CsA is a commonly used immunosuppressant drug. This drug has been widely used in solid organ and bone marrow transplants to prevent rejection, as well as in the treatment of immune-related disorders such as SLE. Other studies have shown that therapeutic doses of CsA can also be safely applied during pregnancy. More than 70% of women who were treated by CsA after organ transplantation had successful pregnancies and had healthy offspring [40, 41]. The curative effect of CsA on pregnancy associated with SLE and rheumatoid arthritis was positive, and CsA treatment had no significant effect on fetal growth and development [42]. Clinical data suggested that a suitable dose of CsA had satisfactory curative effects and pregnancy outcomes in treating patients. The pregnancy outcomes in matings treated with CsA were improved [43]. The above studies suggested that CsA might provide a new treatment for diseases related to pregnancy. Our previous and present studies revealed that the fetal weight and placental weight decreased following pre-eclampsia and eclampsia, and CsA pre treatment significantly increased these values.
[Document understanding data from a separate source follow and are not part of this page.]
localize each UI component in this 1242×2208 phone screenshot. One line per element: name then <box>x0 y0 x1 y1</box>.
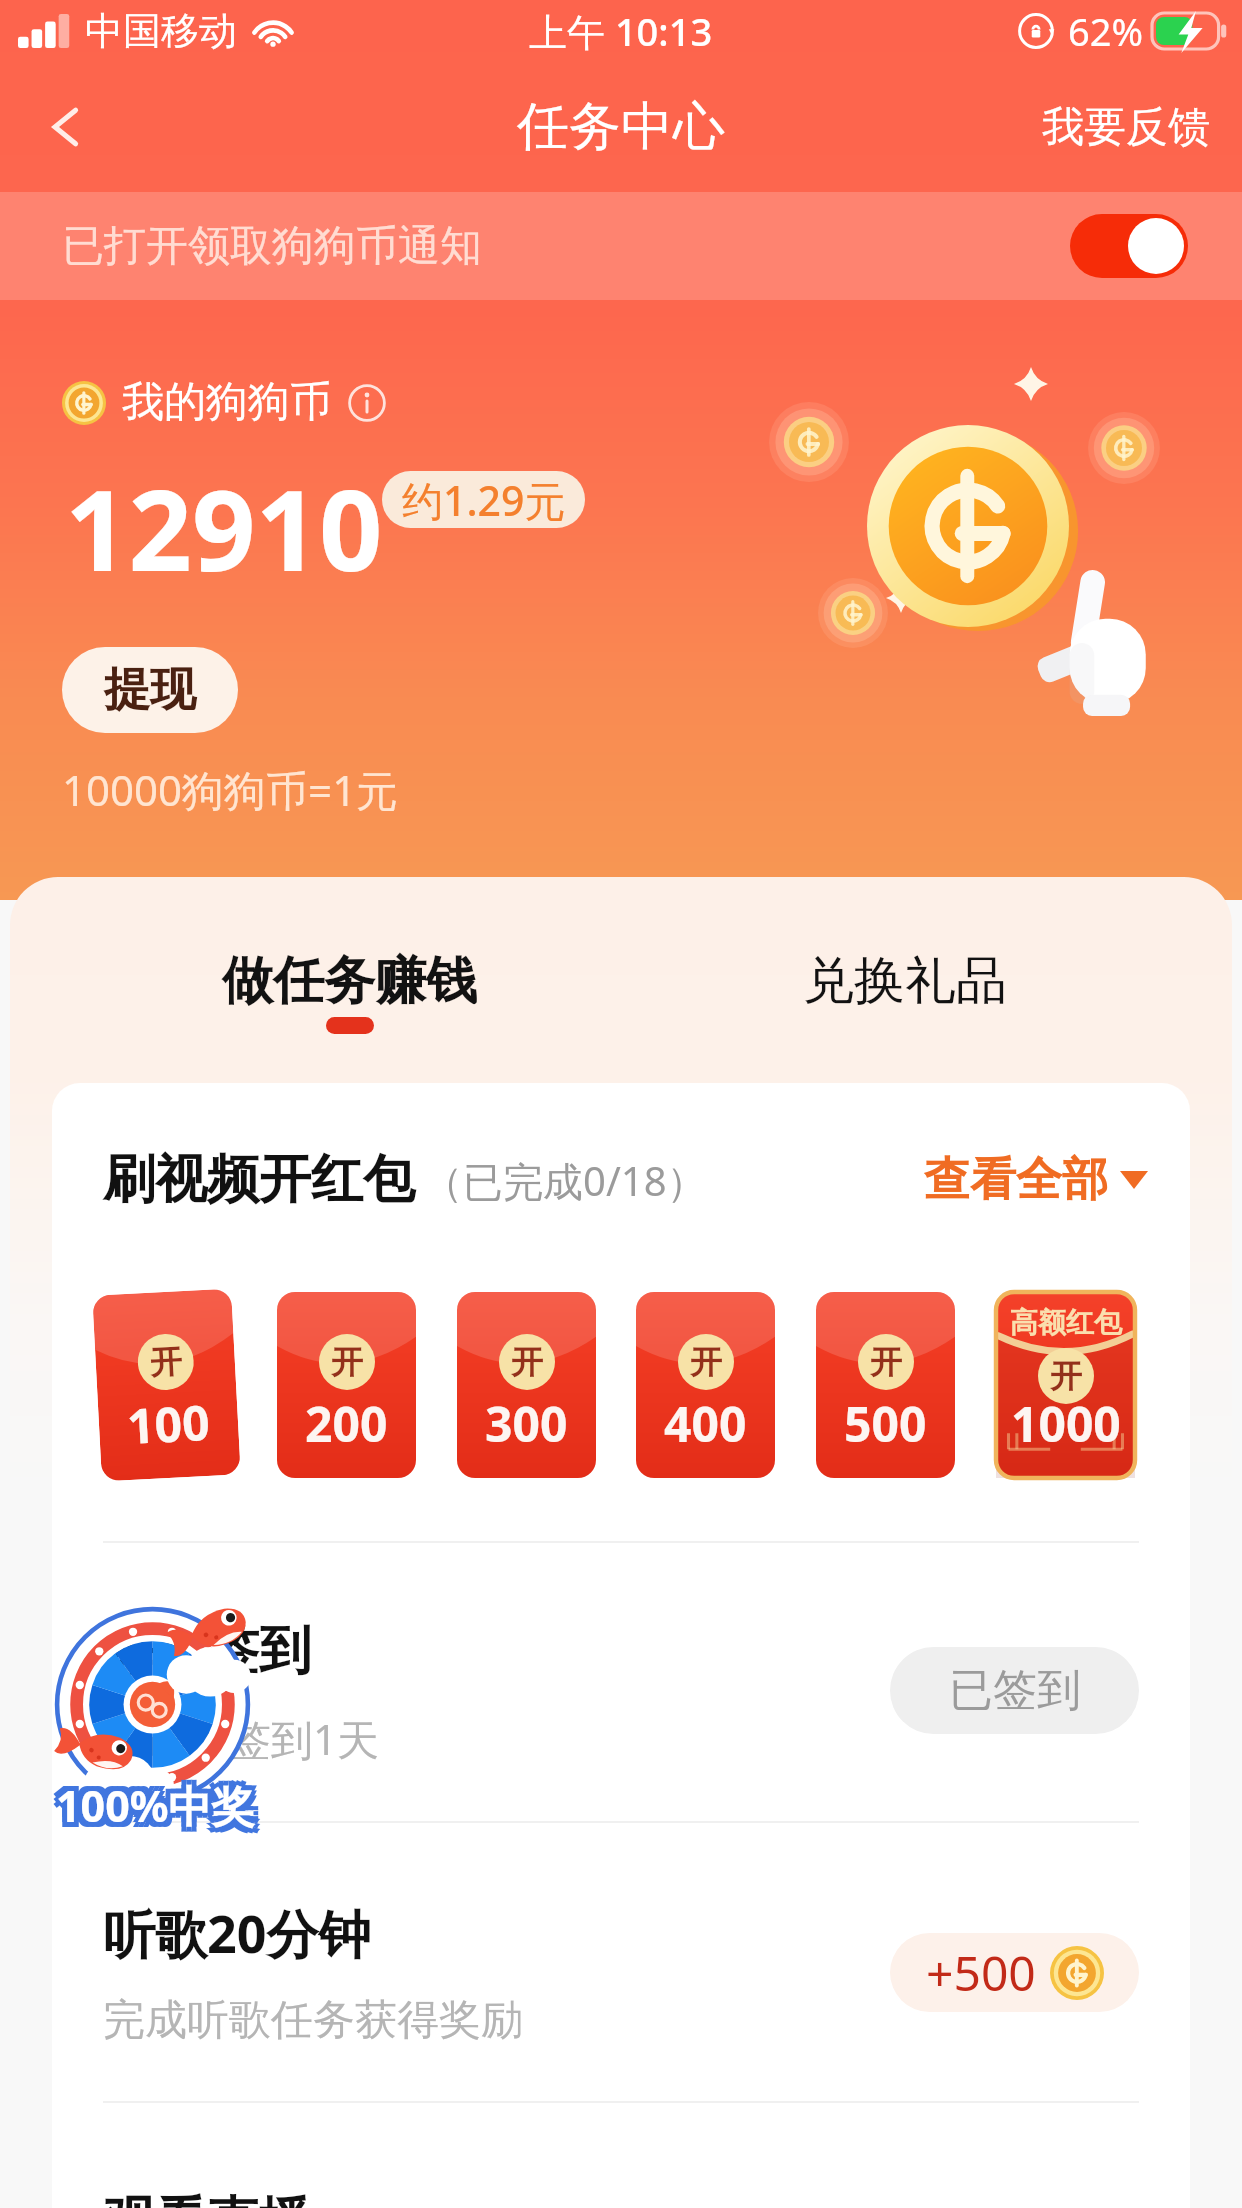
staticText: 62% <box>1068 5 1144 57</box>
staticText: 100%中奖 <box>56 1781 255 1840</box>
button[interactable]: 已签到 <box>890 1647 1139 1734</box>
staticText: +500 <box>926 1940 1036 2005</box>
staticText: 刷视频开红包 <box>103 1147 415 1213</box>
button[interactable]: Notification toggle <box>1070 214 1188 278</box>
staticText: 1000 <box>1011 1391 1121 1456</box>
button[interactable]: 开 <box>816 1292 955 1478</box>
staticText: 100%中奖 <box>51 1776 250 1835</box>
staticText: 已打开领取狗狗币通知 <box>62 220 482 273</box>
button[interactable]: 约1.29元 <box>382 471 585 528</box>
button[interactable]: 开 <box>277 1292 416 1478</box>
button[interactable]: +500 <box>890 1933 1139 2012</box>
staticText: 100%中奖 <box>61 1771 260 1830</box>
staticText: 已签到 <box>949 1663 1081 1718</box>
staticText: 约1.29元 <box>402 472 566 528</box>
button[interactable]: 提现 <box>62 647 238 733</box>
staticText: 100%中奖 <box>61 1776 260 1835</box>
staticText: （已完成0/18） <box>423 1153 707 1208</box>
staticText: 我要反馈 <box>1042 101 1210 154</box>
staticText: 完成听歌任务获得奖励 <box>103 1994 523 2047</box>
staticText: 提现 <box>104 661 196 719</box>
staticText: 高额红包 <box>1010 1305 1122 1340</box>
staticText: 上午 10:13 <box>529 5 713 57</box>
staticText: 听歌20分钟 <box>103 1897 371 1968</box>
staticText: 100%中奖 <box>56 1776 255 1835</box>
staticText: 100%中奖 <box>61 1781 260 1840</box>
button[interactable]: 兑换礼品 <box>803 949 1007 1013</box>
staticText: 100%中奖 <box>51 1781 250 1840</box>
button[interactable]: 每日签到 <box>52 1543 1190 1821</box>
button[interactable]: 我要反馈 <box>1022 85 1230 170</box>
staticText: 观看直播 <box>103 2189 311 2208</box>
staticText: 200 <box>305 1391 388 1456</box>
staticText: 300 <box>485 1391 568 1456</box>
staticText: 500 <box>844 1391 927 1456</box>
staticText: 400 <box>664 1391 747 1456</box>
staticText: 开 <box>870 1342 902 1382</box>
staticText: 开 <box>690 1342 722 1382</box>
staticText: 100 <box>125 1389 212 1458</box>
button[interactable]: 高额红包 <box>996 1292 1135 1478</box>
button[interactable]: 开 <box>92 1288 241 1482</box>
button[interactable]: 查看全部 <box>920 1147 1152 1213</box>
staticText: 100%中奖 <box>51 1771 250 1830</box>
staticText: 任务中心 <box>517 94 725 160</box>
staticText: 兑换礼品 <box>803 949 1007 1013</box>
staticText: 每日签到 <box>103 1618 311 1684</box>
staticText: 开 <box>149 1341 183 1383</box>
button[interactable]: 做任务赚钱 <box>222 949 477 1034</box>
staticText: 开 <box>1050 1356 1082 1396</box>
button[interactable]: 已打开领取狗狗币通知 <box>0 192 1242 300</box>
button[interactable]: Back <box>20 81 112 173</box>
staticText: 我的狗狗币 <box>122 376 332 429</box>
button[interactable]: 开 <box>457 1292 596 1478</box>
staticText: 开 <box>331 1342 363 1382</box>
staticText: 已连续签到1天 <box>103 1710 380 1767</box>
button[interactable]: 开 <box>636 1292 775 1478</box>
button[interactable]: 听歌20分钟 <box>52 1823 1190 2101</box>
staticText: 查看全部 <box>924 1151 1108 1209</box>
staticText: 做任务赚钱 <box>222 949 477 1013</box>
staticText: 10000狗狗币=1元 <box>62 761 399 818</box>
staticText: 100%中奖 <box>56 1771 255 1830</box>
staticText: 中国移动 <box>85 7 237 55</box>
staticText: 12910 <box>65 452 383 603</box>
staticText: 开 <box>511 1342 543 1382</box>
All these findings indicated that therapeutic doses of CsA may be used as a new treatment in pre-eclampsia and eclampsia.

Our previous and present studies showed that systemic inflammation increased in pre-eclampsia, and excessive systemic inflammation in pre-eclampsia decreased the seizure threshold in an eclampsia-like model [7]. In addition, systemic inflammation increased significantly following eclampsia-like seizure compared with that in the pre-eclampsia group [7]. CsA administration significantly decreased the severity of eclampsia-like seizure along with the decrease in excessive systemic inflammation. CsA treatment also decreased systemic inflammation induced by eclampsia-like seizures to exert a protective effect. Similar to the clinically relevant anticonvulsant drug magnesium sulfate, CsA can prevent seizure and seizure recurrence. CsA treatment can also reduce the damage caused by seizures. We speculate that CsA might be used not only to prevent but also to treat eclampsia-like seizures. However, future studies are needed to solidify our present results.

Limitations of the study

First, PTZ is a GABA receptor antagonist, and whether GABA receptor dysfunction is implicated in the pathogenesis of eclampsia is unknown; thus, this may be a limitation of a PTZ-induced eclampsia-like model. Second, inflammatory models are classical, and other models will be applied in future research to clarify our present results.